■ WHAT IS NEEDED
Search the data for the word "congestion". Reproduce every line where it is found.

■ MATERIAL SUPPLIED
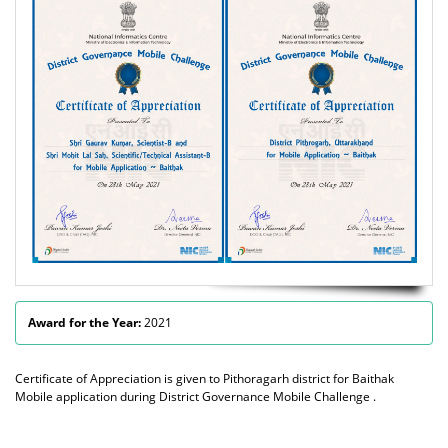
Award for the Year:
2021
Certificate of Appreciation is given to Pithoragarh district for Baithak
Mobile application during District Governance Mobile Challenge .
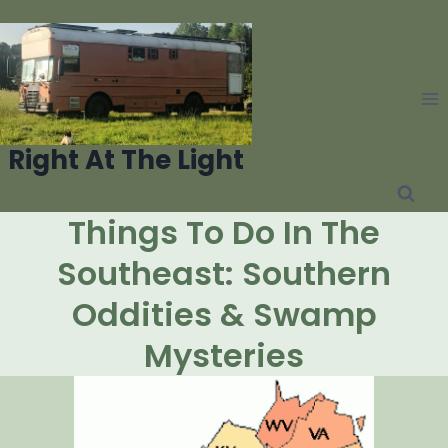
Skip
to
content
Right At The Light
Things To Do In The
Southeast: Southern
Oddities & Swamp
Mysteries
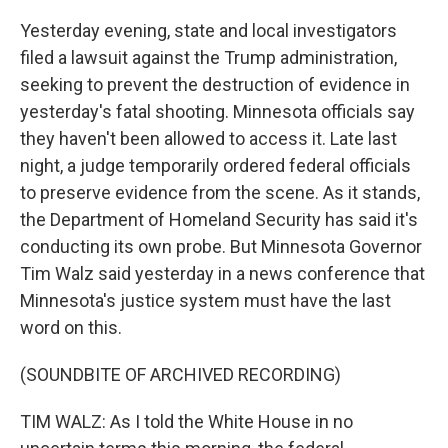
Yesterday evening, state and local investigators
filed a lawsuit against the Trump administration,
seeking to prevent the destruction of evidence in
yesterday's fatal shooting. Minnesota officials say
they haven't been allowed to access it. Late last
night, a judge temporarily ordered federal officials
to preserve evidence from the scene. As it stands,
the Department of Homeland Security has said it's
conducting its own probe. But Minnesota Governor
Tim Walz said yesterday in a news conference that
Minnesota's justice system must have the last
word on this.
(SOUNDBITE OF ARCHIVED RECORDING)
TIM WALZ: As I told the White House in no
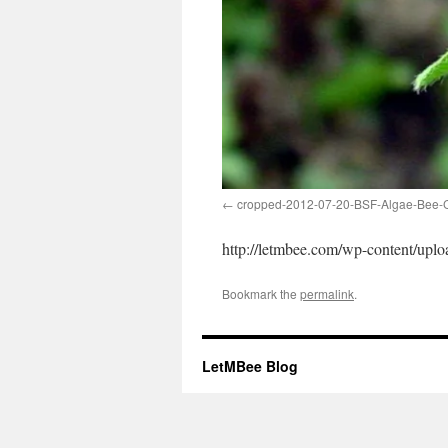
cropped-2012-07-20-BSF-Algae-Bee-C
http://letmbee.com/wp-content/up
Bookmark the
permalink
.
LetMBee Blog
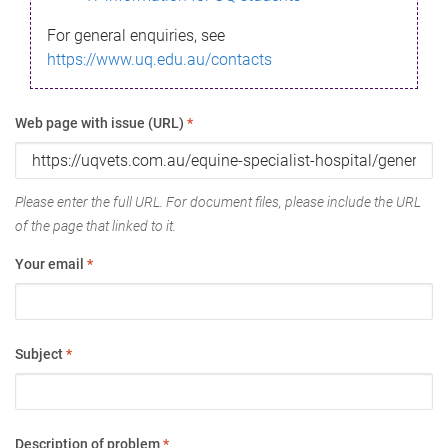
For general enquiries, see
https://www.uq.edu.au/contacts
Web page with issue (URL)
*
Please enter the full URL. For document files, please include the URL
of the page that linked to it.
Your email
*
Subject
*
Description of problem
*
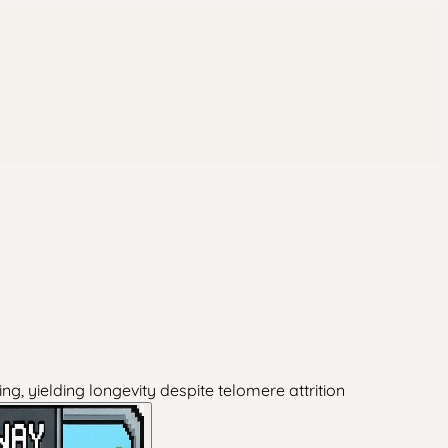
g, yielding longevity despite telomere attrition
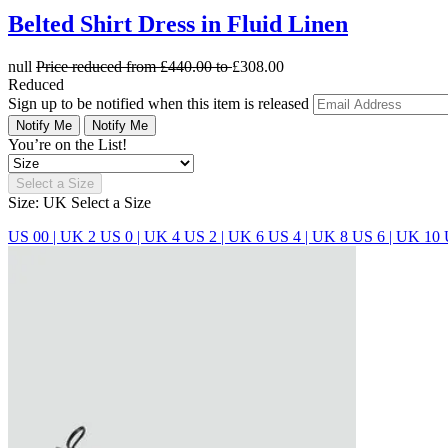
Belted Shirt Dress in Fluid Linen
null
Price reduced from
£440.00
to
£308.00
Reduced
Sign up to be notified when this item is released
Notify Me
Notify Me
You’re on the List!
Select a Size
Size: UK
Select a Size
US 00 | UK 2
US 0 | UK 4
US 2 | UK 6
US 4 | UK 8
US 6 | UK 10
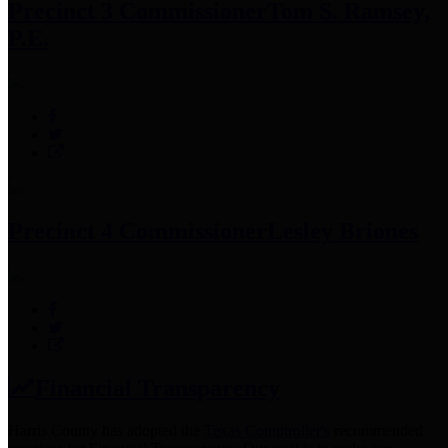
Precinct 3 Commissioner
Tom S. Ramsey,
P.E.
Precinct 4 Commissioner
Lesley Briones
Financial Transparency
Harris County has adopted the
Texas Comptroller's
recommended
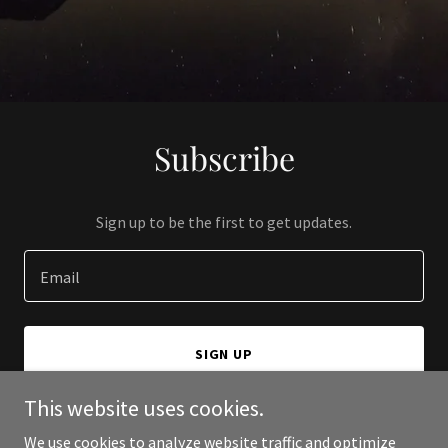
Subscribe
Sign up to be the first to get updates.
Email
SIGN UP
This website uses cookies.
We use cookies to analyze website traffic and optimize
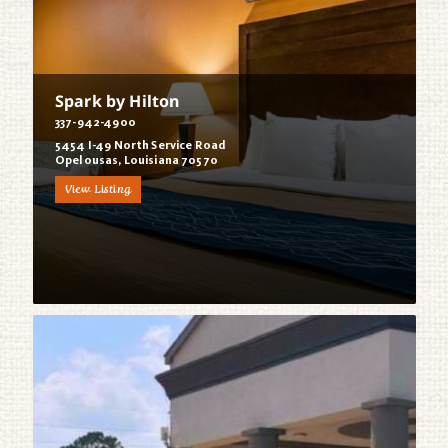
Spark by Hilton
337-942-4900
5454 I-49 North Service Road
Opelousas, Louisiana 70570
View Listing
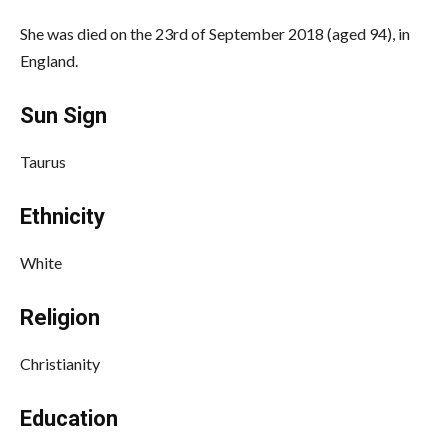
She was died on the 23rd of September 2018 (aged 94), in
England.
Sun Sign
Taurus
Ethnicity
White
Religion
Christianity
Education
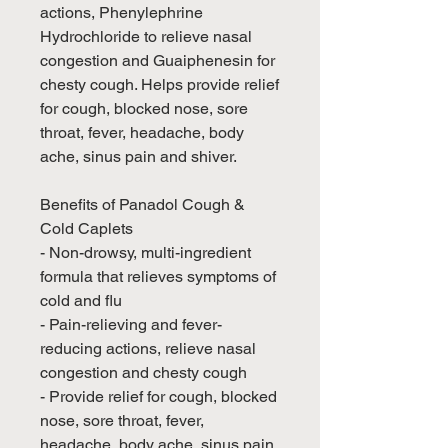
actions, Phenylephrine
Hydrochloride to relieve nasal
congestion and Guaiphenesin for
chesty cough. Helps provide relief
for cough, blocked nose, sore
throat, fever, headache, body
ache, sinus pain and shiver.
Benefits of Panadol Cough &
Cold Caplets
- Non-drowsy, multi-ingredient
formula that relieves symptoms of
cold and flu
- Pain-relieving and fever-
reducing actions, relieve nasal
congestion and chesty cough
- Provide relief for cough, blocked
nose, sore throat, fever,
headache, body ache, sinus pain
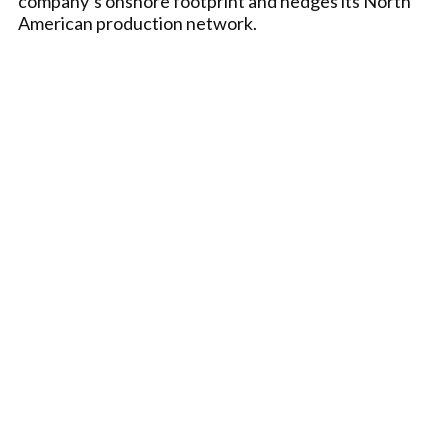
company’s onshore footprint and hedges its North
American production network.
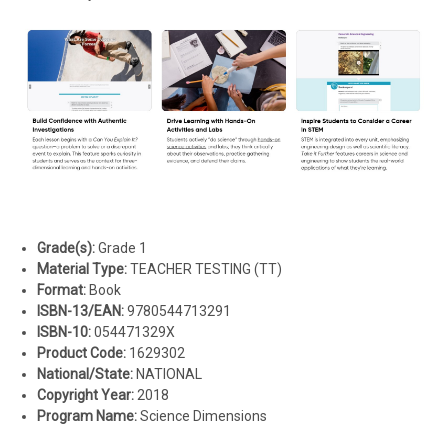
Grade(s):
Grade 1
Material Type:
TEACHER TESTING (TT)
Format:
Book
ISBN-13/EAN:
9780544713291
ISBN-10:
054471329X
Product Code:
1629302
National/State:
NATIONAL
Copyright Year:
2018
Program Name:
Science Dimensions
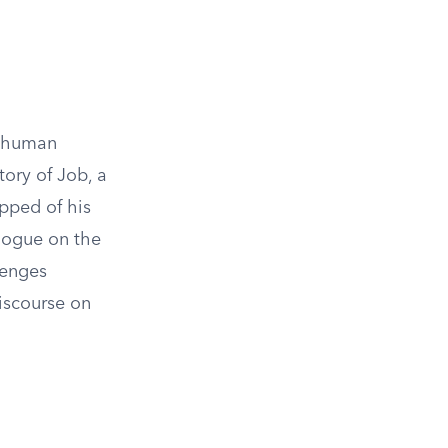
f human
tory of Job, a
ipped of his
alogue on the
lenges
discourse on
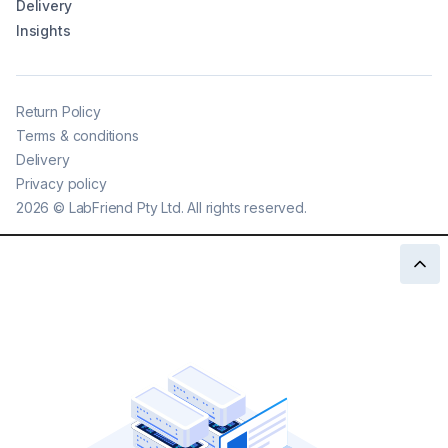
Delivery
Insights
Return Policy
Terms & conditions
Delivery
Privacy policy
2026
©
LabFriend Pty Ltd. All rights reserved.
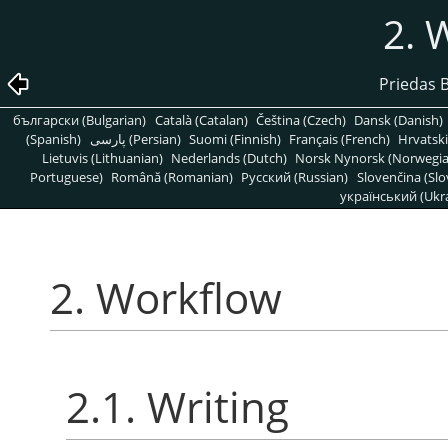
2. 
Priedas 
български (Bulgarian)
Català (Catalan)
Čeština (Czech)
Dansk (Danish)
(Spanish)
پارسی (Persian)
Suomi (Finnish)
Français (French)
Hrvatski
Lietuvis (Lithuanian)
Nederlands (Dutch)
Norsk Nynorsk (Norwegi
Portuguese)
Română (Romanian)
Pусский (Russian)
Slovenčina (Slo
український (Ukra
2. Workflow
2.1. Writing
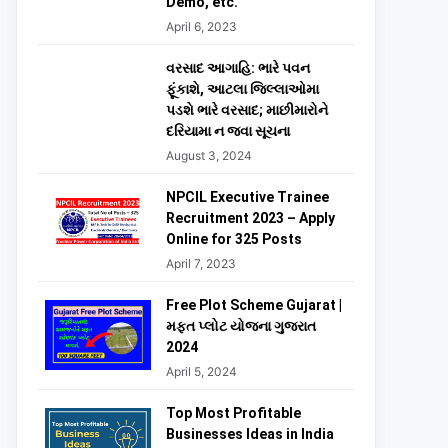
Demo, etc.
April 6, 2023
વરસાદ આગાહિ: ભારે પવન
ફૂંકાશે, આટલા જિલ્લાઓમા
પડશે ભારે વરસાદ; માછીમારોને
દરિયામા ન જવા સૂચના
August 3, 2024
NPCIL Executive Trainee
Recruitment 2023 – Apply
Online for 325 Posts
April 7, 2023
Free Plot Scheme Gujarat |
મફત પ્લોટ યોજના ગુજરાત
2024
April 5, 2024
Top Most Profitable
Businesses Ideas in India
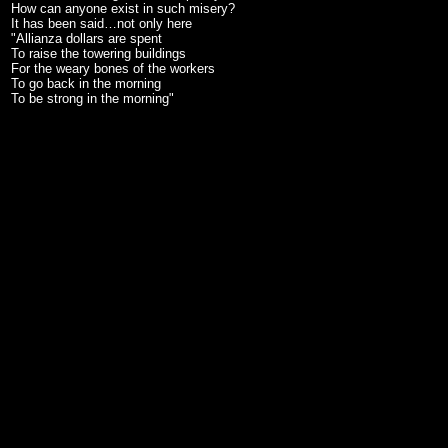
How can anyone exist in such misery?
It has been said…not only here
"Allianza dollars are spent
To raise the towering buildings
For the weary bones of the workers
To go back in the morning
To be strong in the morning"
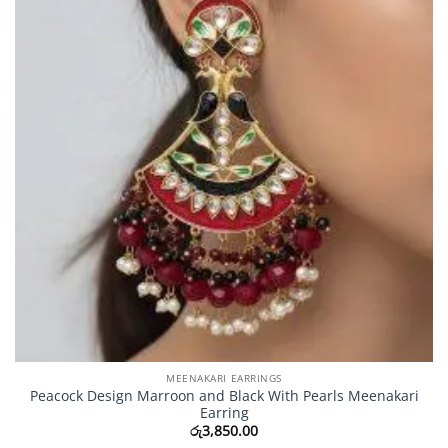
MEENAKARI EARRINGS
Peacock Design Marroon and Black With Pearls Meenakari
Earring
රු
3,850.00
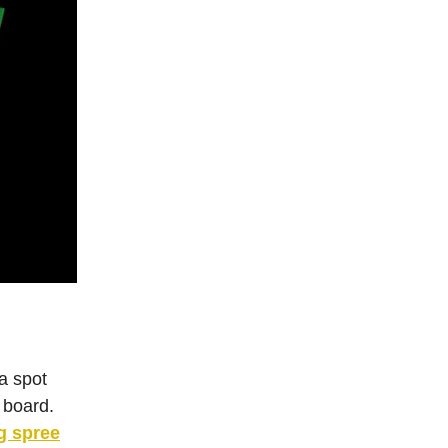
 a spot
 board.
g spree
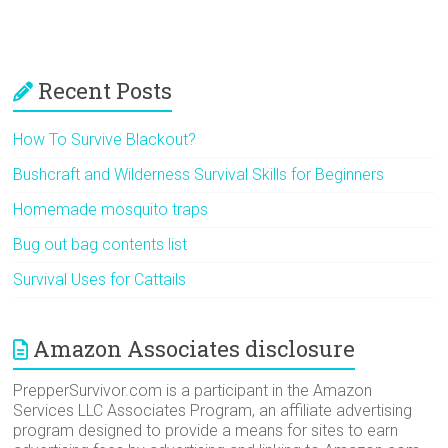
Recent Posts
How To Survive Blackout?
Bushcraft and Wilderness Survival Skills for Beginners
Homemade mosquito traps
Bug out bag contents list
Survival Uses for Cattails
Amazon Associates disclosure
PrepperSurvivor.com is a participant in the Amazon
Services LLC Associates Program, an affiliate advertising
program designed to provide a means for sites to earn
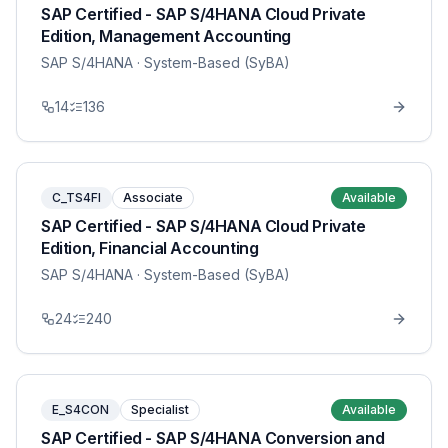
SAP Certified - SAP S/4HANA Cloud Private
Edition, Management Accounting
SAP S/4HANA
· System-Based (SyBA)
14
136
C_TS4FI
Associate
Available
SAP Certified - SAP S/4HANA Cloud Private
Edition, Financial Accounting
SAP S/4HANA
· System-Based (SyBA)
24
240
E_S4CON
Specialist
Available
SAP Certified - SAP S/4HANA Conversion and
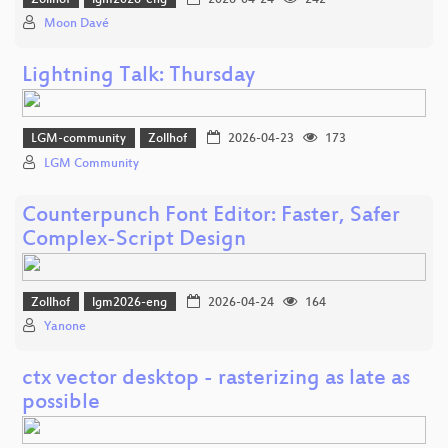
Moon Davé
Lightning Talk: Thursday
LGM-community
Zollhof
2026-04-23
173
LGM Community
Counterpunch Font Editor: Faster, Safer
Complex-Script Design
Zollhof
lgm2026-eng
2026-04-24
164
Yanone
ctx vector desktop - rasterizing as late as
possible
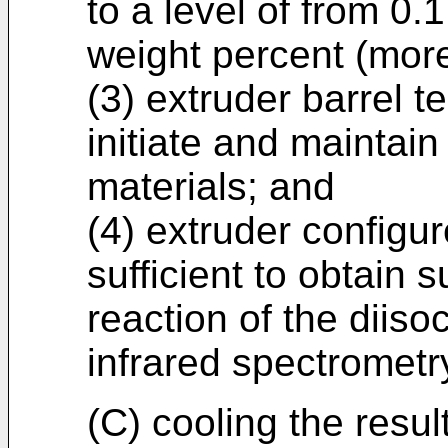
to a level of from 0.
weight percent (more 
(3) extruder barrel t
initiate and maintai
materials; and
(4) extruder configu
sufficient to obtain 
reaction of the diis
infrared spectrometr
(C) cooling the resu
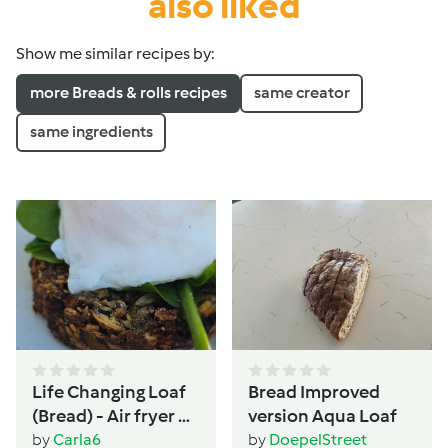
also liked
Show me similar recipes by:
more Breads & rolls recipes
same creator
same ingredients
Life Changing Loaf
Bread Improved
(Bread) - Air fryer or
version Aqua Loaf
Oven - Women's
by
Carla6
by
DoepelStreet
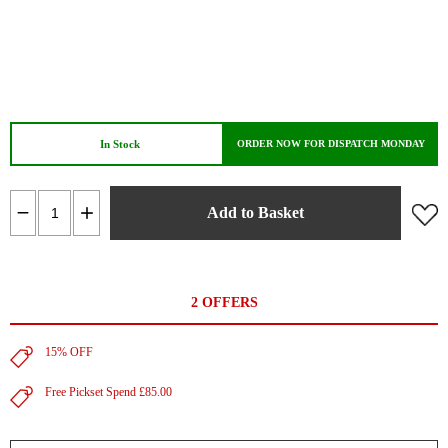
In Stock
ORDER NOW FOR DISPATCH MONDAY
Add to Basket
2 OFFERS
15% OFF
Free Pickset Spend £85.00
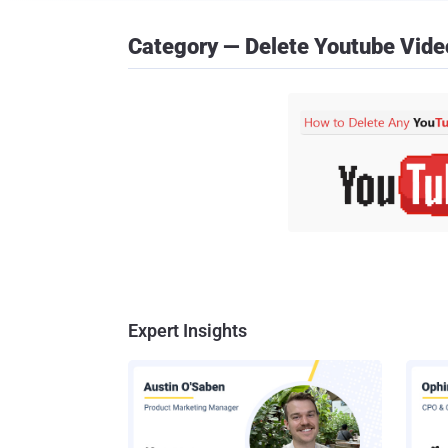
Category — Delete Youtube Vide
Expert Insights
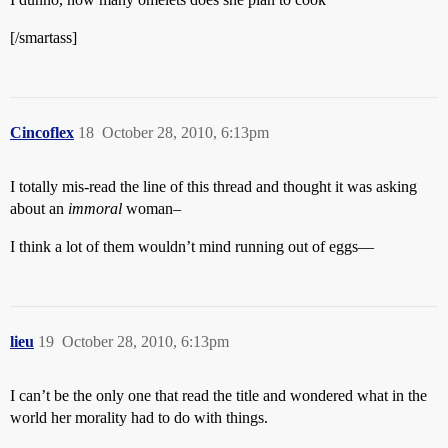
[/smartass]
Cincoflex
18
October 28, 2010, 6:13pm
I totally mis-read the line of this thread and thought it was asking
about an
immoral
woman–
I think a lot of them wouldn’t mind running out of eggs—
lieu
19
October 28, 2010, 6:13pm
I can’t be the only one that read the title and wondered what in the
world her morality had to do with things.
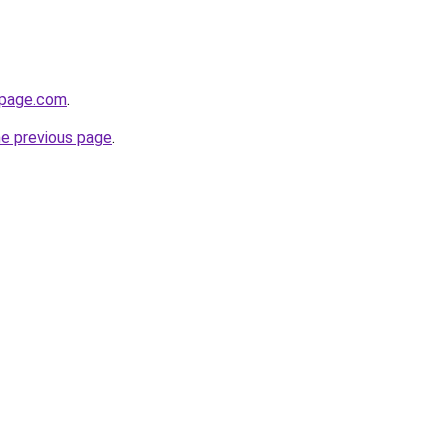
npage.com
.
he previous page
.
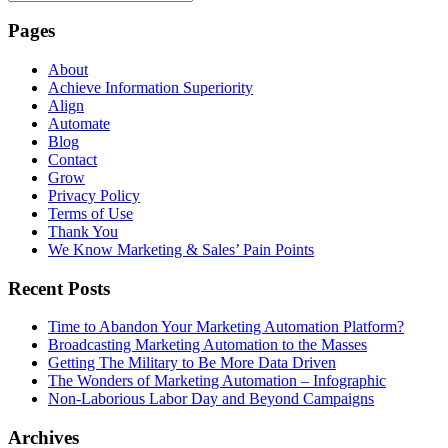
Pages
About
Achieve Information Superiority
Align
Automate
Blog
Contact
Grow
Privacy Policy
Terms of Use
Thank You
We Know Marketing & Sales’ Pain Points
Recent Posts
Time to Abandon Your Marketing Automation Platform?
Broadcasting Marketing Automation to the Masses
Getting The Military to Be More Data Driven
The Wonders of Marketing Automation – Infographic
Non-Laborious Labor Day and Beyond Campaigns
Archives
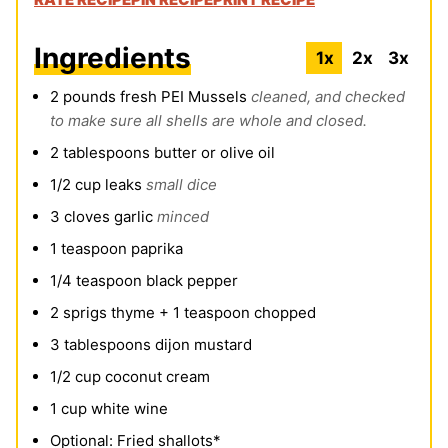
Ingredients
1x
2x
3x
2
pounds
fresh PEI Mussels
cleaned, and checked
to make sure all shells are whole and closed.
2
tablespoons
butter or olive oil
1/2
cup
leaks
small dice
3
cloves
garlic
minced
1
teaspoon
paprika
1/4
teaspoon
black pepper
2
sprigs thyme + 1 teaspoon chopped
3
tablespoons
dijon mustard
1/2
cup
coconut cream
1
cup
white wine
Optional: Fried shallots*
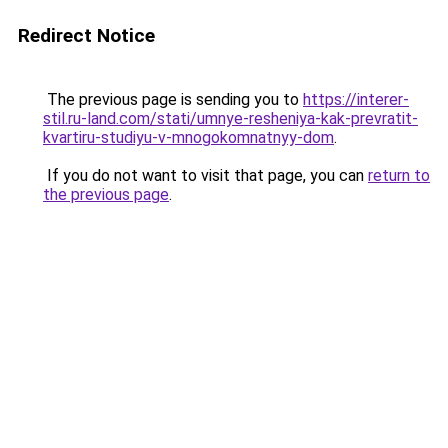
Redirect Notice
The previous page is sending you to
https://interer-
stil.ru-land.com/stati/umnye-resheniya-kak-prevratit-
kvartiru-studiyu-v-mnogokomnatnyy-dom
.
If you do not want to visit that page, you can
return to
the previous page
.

■ RESPONSE AREA
congestion and Guaiphenesin for
congestion and chesty cough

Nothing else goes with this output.